>>>>

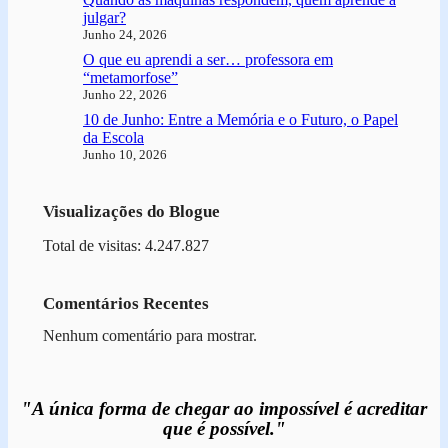
julgar?
Junho 24, 2026
O que eu aprendi a ser… professora em
“metamorfose”
Junho 22, 2026
10 de Junho: Entre a Memória e o Futuro, o Papel
da Escola
Junho 10, 2026
Visualizações do Blogue
Total de visitas: 4.247.827
Comentários Recentes
Nenhum comentário para mostrar.
"A única forma de chegar ao impossível é acreditar
que é possível."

<<<<

Work instructions — The pictures are not part of the copy. Retype everything else in the entries exactly.

Completed exercise —
julgar?
Junho 24, 2026
O que eu aprendi a ser… professora em
“metamorfose”
Junho 22, 2026
10 de Junho: Entre a Memória e o Futuro, o Papel
da Escola
Junho 10, 2026
Visualizações do Blogue
Total de visitas: 4.247.827
Comentários Recentes
Nenhum comentário para mostrar.
"A única forma de chegar ao impossível é acreditar
que é possível."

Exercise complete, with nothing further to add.